Every record must be restated exactly. Drop the images.
------------------------------------------------------------
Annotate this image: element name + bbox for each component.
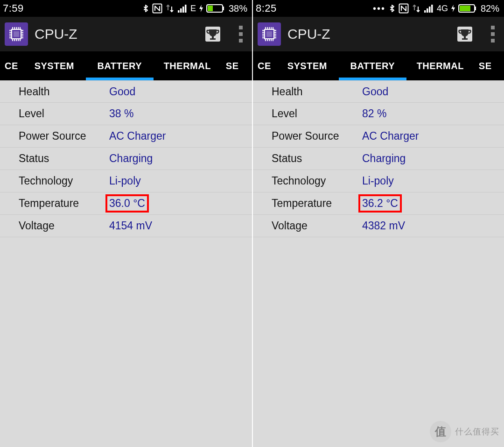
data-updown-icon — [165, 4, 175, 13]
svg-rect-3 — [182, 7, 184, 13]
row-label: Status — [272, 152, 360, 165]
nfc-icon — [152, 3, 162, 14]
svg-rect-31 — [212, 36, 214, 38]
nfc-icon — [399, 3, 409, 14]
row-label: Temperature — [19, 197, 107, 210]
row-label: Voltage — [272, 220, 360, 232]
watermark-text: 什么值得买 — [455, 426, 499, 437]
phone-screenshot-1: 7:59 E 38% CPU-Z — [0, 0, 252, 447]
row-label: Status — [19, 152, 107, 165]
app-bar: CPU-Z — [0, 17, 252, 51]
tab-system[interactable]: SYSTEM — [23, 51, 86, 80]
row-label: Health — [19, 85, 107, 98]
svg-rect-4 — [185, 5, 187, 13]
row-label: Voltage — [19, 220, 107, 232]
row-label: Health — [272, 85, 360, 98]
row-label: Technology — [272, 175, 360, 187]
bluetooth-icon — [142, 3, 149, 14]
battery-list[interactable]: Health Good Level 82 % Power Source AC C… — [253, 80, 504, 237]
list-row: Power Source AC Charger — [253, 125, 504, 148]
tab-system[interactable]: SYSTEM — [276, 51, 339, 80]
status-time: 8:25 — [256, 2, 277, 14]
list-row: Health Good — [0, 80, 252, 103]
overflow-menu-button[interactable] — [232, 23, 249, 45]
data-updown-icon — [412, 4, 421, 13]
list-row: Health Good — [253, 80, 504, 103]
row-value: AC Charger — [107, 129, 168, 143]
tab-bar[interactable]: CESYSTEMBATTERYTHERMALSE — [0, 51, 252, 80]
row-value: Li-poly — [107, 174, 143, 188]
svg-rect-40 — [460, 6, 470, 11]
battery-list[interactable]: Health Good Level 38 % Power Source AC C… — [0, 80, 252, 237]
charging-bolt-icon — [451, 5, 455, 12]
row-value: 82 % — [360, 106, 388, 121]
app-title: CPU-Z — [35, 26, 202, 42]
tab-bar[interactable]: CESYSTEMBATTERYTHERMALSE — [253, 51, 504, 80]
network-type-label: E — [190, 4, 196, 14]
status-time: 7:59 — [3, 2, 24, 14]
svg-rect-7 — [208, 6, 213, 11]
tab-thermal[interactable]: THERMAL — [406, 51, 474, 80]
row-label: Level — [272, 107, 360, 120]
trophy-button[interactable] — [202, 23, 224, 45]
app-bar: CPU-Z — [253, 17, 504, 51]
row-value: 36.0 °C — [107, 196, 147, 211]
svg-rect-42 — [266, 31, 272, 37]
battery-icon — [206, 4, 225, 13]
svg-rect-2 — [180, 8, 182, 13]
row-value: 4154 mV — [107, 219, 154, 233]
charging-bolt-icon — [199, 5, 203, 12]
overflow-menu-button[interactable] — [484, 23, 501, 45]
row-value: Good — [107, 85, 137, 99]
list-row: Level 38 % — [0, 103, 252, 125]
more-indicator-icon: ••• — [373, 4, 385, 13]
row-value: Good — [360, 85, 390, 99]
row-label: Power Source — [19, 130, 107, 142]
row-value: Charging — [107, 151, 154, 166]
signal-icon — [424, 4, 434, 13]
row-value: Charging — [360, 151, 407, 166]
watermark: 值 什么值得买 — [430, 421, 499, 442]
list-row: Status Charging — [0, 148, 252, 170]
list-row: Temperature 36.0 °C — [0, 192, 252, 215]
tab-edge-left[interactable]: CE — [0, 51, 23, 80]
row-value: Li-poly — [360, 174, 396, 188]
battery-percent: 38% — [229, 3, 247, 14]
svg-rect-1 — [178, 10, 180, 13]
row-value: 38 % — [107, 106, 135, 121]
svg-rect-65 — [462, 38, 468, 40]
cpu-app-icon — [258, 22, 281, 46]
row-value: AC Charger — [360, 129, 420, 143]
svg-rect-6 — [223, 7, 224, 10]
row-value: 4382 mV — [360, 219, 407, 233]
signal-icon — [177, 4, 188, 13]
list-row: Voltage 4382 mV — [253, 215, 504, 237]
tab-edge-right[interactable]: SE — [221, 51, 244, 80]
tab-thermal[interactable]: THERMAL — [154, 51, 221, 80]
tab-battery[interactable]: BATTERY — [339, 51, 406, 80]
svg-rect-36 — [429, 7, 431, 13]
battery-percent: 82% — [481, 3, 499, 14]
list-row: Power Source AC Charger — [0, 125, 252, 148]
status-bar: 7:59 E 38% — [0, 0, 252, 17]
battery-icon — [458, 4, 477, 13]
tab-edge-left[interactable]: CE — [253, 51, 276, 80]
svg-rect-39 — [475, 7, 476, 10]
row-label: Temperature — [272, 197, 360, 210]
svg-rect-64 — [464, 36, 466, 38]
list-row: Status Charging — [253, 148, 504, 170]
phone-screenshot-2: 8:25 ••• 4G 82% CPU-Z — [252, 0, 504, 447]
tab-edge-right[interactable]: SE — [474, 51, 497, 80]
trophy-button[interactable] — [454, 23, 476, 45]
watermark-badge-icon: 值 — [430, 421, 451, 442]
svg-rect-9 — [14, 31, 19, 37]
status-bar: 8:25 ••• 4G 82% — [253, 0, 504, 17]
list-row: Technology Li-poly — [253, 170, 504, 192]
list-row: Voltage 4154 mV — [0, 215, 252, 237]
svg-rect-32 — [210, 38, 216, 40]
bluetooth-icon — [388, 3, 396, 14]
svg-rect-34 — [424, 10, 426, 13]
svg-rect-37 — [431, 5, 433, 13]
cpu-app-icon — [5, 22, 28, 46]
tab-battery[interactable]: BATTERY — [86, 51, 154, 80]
------------------------------------------------------------
• _Reply to the task_:
Annotate this image: element name + bbox for each component.
data-updown-icon — [165, 4, 175, 13]
svg-rect-3 — [182, 7, 184, 13]
row-label: Status — [272, 152, 360, 165]
nfc-icon — [152, 3, 162, 14]
svg-rect-31 — [212, 36, 214, 38]
nfc-icon — [399, 3, 409, 14]
row-label: Temperature — [19, 197, 107, 210]
row-label: Voltage — [272, 220, 360, 232]
watermark-text: 什么值得买 — [455, 426, 499, 437]
phone-screenshot-1: 7:59 E 38% CPU-Z — [0, 0, 252, 447]
row-label: Status — [19, 152, 107, 165]
app-bar: CPU-Z — [0, 17, 252, 51]
tab-system[interactable]: SYSTEM — [23, 51, 86, 80]
row-label: Health — [19, 85, 107, 98]
svg-rect-4 — [185, 5, 187, 13]
row-label: Voltage — [19, 220, 107, 232]
row-label: Health — [272, 85, 360, 98]
row-label: Technology — [272, 175, 360, 187]
bluetooth-icon — [142, 3, 149, 14]
battery-list[interactable]: Health Good Level 82 % Power Source AC C… — [253, 80, 504, 237]
list-row: Power Source AC Charger — [253, 125, 504, 148]
tab-system[interactable]: SYSTEM — [276, 51, 339, 80]
status-time: 8:25 — [256, 2, 277, 14]
list-row: Health Good — [0, 80, 252, 103]
overflow-menu-button[interactable] — [232, 23, 249, 45]
data-updown-icon — [412, 4, 421, 13]
list-row: Health Good — [253, 80, 504, 103]
row-value: AC Charger — [107, 129, 168, 143]
tab-bar[interactable]: CESYSTEMBATTERYTHERMALSE — [0, 51, 252, 80]
row-value: Li-poly — [107, 174, 143, 188]
svg-rect-40 — [460, 6, 470, 11]
battery-list[interactable]: Health Good Level 38 % Power Source AC C… — [0, 80, 252, 237]
charging-bolt-icon — [451, 5, 455, 12]
row-value: 82 % — [360, 106, 388, 121]
app-title: CPU-Z — [35, 26, 202, 42]
tab-bar[interactable]: CESYSTEMBATTERYTHERMALSE — [253, 51, 504, 80]
network-type-label: E — [190, 4, 196, 14]
status-time: 7:59 — [3, 2, 24, 14]
svg-rect-7 — [208, 6, 213, 11]
tab-thermal[interactable]: THERMAL — [406, 51, 474, 80]
row-label: Level — [272, 107, 360, 120]
trophy-button[interactable] — [202, 23, 224, 45]
app-bar: CPU-Z — [253, 17, 504, 51]
row-value: 36.0 °C — [107, 196, 147, 211]
svg-rect-42 — [266, 31, 272, 37]
battery-icon — [206, 4, 225, 13]
svg-rect-2 — [180, 8, 182, 13]
row-value: 4154 mV — [107, 219, 154, 233]
charging-bolt-icon — [199, 5, 203, 12]
overflow-menu-button[interactable] — [484, 23, 501, 45]
row-value: Good — [107, 85, 137, 99]
list-row: Level 38 % — [0, 103, 252, 125]
more-indicator-icon: ••• — [373, 4, 385, 13]
row-value: Good — [360, 85, 390, 99]
row-label: Power Source — [19, 130, 107, 142]
row-value: Charging — [107, 151, 154, 166]
signal-icon — [424, 4, 434, 13]
row-value: Charging — [360, 151, 407, 166]
watermark: 值 什么值得买 — [430, 421, 499, 442]
list-row: Status Charging — [0, 148, 252, 170]
list-row: Temperature 36.0 °C — [0, 192, 252, 215]
tab-edge-left[interactable]: CE — [0, 51, 23, 80]
row-value: Li-poly — [360, 174, 396, 188]
battery-percent: 38% — [229, 3, 247, 14]
svg-rect-1 — [178, 10, 180, 13]
row-value: 38 % — [107, 106, 135, 121]
svg-rect-65 — [462, 38, 468, 40]
cpu-app-icon — [258, 22, 281, 46]
row-value: AC Charger — [360, 129, 420, 143]
svg-rect-6 — [223, 7, 224, 10]
row-value: 4382 mV — [360, 219, 407, 233]
signal-icon — [177, 4, 188, 13]
list-row: Voltage 4382 mV — [253, 215, 504, 237]
tab-edge-right[interactable]: SE — [221, 51, 244, 80]
tab-thermal[interactable]: THERMAL — [154, 51, 221, 80]
tab-battery[interactable]: BATTERY — [339, 51, 406, 80]
svg-rect-36 — [429, 7, 431, 13]
battery-percent: 82% — [481, 3, 499, 14]
list-row: Power Source AC Charger — [0, 125, 252, 148]
status-bar: 7:59 E 38% — [0, 0, 252, 17]
battery-icon — [458, 4, 477, 13]
tab-edge-left[interactable]: CE — [253, 51, 276, 80]
svg-rect-39 — [475, 7, 476, 10]
row-label: Temperature — [272, 197, 360, 210]
svg-rect-64 — [464, 36, 466, 38]
list-row: Status Charging — [253, 148, 504, 170]
phone-screenshot-2: 8:25 ••• 4G 82% CPU-Z — [252, 0, 504, 447]
tab-edge-right[interactable]: SE — [474, 51, 497, 80]
trophy-button[interactable] — [454, 23, 476, 45]
watermark-badge-icon: 值 — [430, 421, 451, 442]
svg-rect-9 — [14, 31, 19, 37]
status-bar: 8:25 ••• 4G 82% — [253, 0, 504, 17]
list-row: Technology Li-poly — [253, 170, 504, 192]
list-row: Voltage 4154 mV — [0, 215, 252, 237]
svg-rect-32 — [210, 38, 216, 40]
bluetooth-icon — [388, 3, 396, 14]
svg-rect-34 — [424, 10, 426, 13]
svg-rect-37 — [431, 5, 433, 13]
cpu-app-icon — [5, 22, 28, 46]
tab-battery[interactable]: BATTERY — [86, 51, 154, 80]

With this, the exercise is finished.